"You may have them all if you like," she said; "Christopher can gather us plenty more."
He took them carefully from the child's hand, and, bowing low, rejoined his men who were in front. He then returned, said a few words to Christopher, and with his troop retired to some distance behind us, and followed us till we were close to Erfurt, when he spurred on to my father's side, and saying rapidly, "You will be safe now, and need no further convoy," once more bowed respectfully to us, and rejoining his men, we soon lost the echo of their horse-hoofs, as they galloped back through the forest.
"What did the knight say to you, Christopher?" I asked, when we dismounted at Erfurt that evening.
"He said that part of the forest was dangerous at present, because of a feud between the knights and the burghers, and if we would allow him, he would be our escort until we came in sight of Erfurt."
"That, at least, was courteous of him," I said.
"Such courtesy as a burgher may expect of a knight," rejoined Christopher, uncompromisingly; "to insult us without provocation, and then, as a favour, exempt us from their own illegal oppressions! But women are always fascinated with what men on horseback do."

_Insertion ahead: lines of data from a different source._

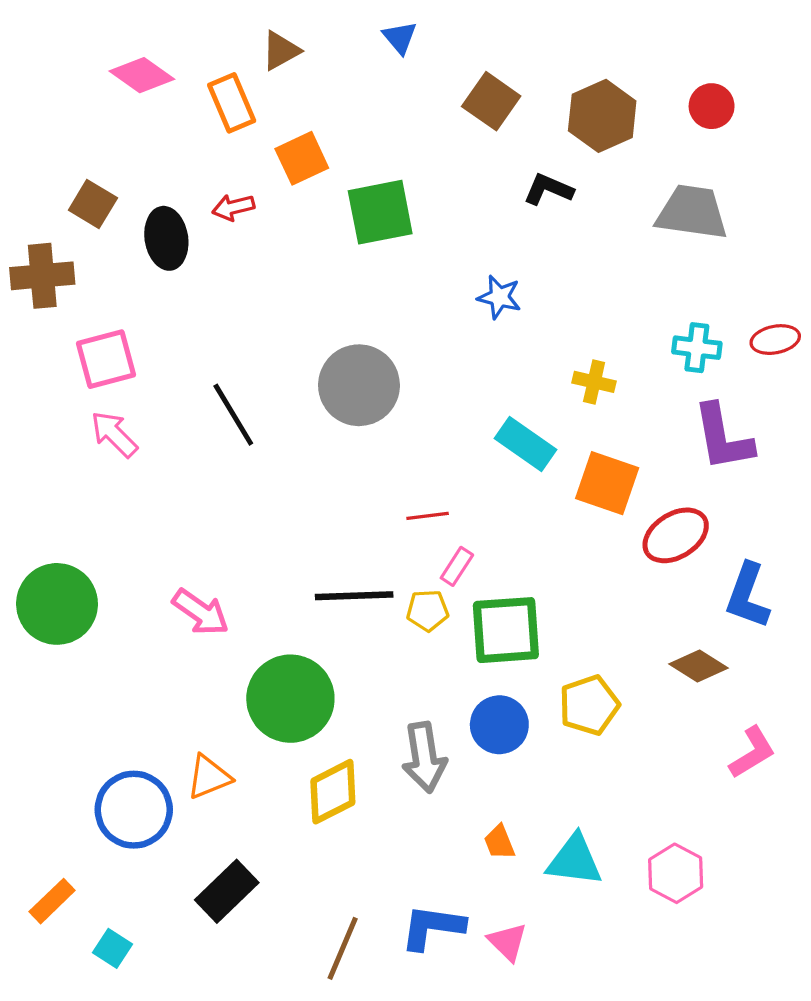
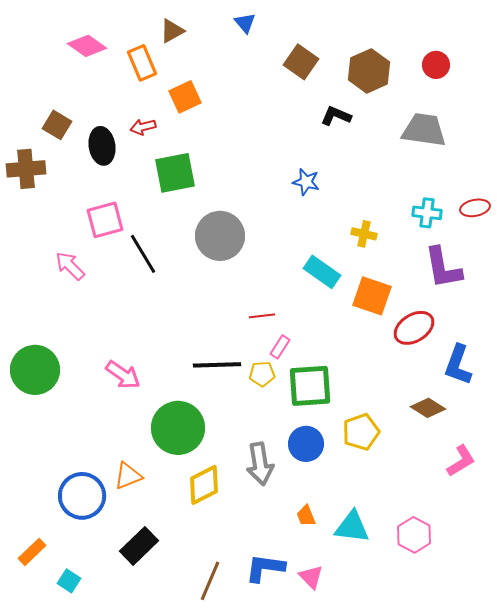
green square: (380, 212) -> (175, 173), moved
pink square: (106, 359) -> (105, 220), moved

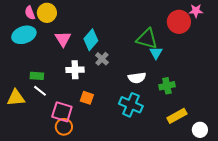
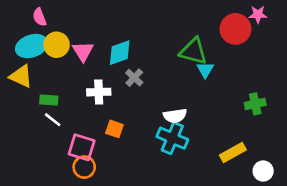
yellow circle: (47, 13) -> (57, 45), moved
cyan diamond: (91, 40) -> (120, 53), turned 30
white semicircle: (137, 78) -> (175, 116), moved
green cross: (167, 86) -> (255, 104), moved
yellow triangle: (16, 98) -> (21, 76), moved, turned 30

"No one is fascinated with any one," I replied. For it always provokes me exceedingly when that boy talks in that way about women. And our grandmother interposed,—"Don't dispute, children; if your grandfather had not been unfortunate, you would have been of the knights' order yourselves, therefore it is not for you to run down the nobles."

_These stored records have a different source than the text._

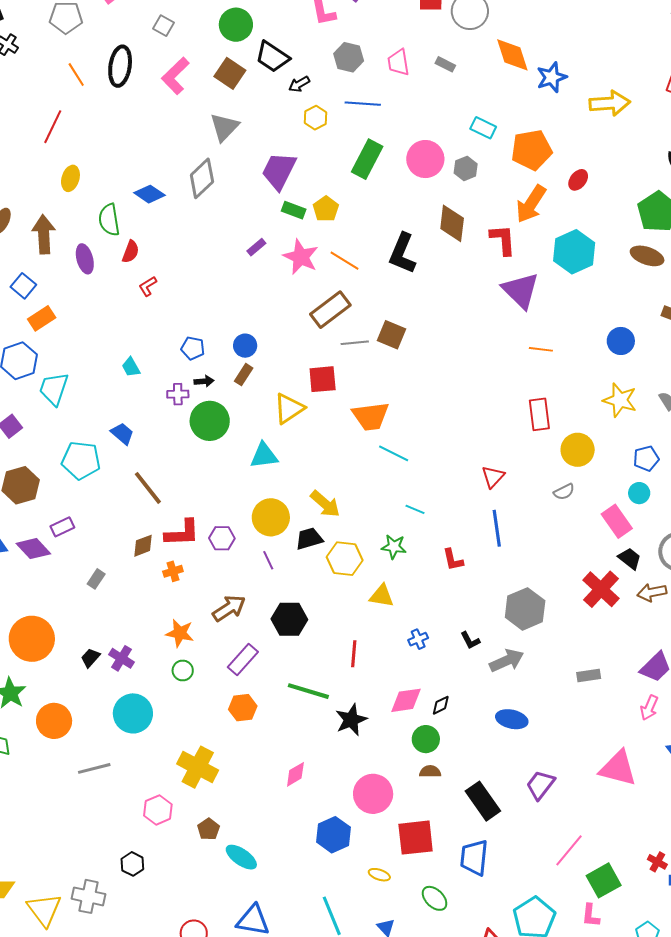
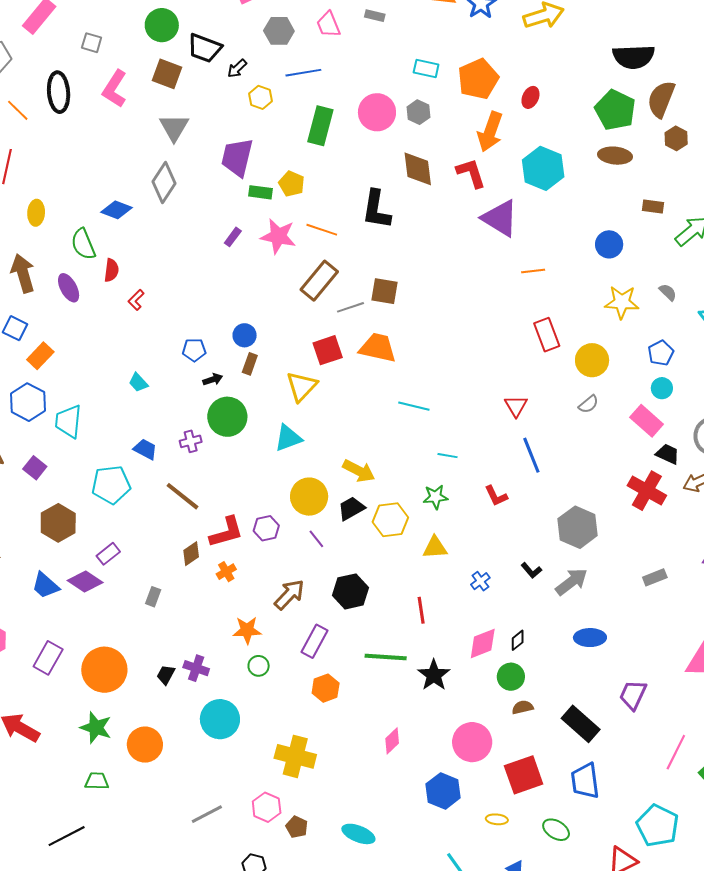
purple cross: (178, 394) -> (191, 441), moved
orange trapezoid: (371, 416) -> (378, 348), moved, turned -147
gray line: (94, 768) -> (207, 814), moved
brown pentagon: (209, 829) -> (297, 827), moved

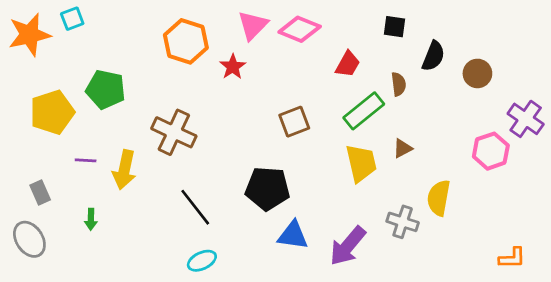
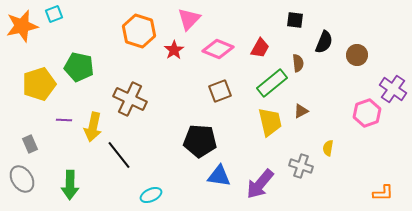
pink diamond: (300, 29) -> (218, 49), moved
yellow semicircle: (439, 198) -> (328, 148), size x0.6
black line: (195, 207) -> (119, 155), moved
green arrow: (91, 219) -> (70, 185), moved, size x1.8

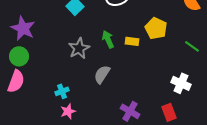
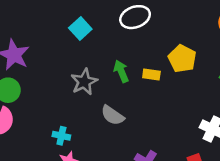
gray semicircle: (102, 74) -> (113, 115), turned -90
cyan cross: (62, 91) -> (61, 136), turned 32

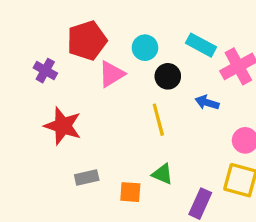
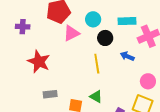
cyan rectangle: (201, 45) -> (127, 21), turned -36
purple cross: (45, 71) -> (23, 27), moved, turned -32

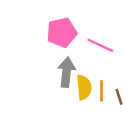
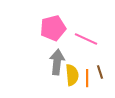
brown line: (119, 97) -> (100, 72), moved

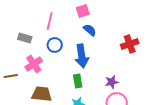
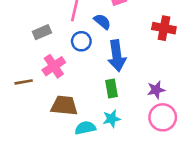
blue semicircle: (90, 30) -> (102, 22), moved
gray rectangle: (25, 38) -> (42, 32), turned -40
red cross: (130, 44) -> (164, 28), moved, turned 30

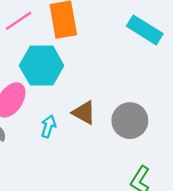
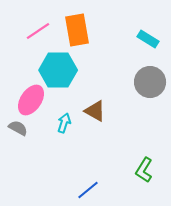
cyan rectangle: (145, 30) -> (148, 39), size x0.7
gray circle: (130, 121) -> (150, 82), moved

"I should never have been a knight," persisted Christopher, "or a priest or a robber." But it was consolatory to my grandmother and me to consider how exalted our position would have been, had it not been for certain little unfortunate hindrances. Our grandmother never admitted my father into the pedigree.
At Leipsic we left the children, while our grandmother, our mother, Eva, and I went on foot to see Aunt Agnes at the convent of Nimptschen, whither she had been transferred, some years before, from Eisenach.
We only saw her through the convent grating. But it seemed to me as if the voice, and manner, and face were entirely unchanged since that last interview when she terrified me as a child by asking me to become a sister, and abandon Fritz.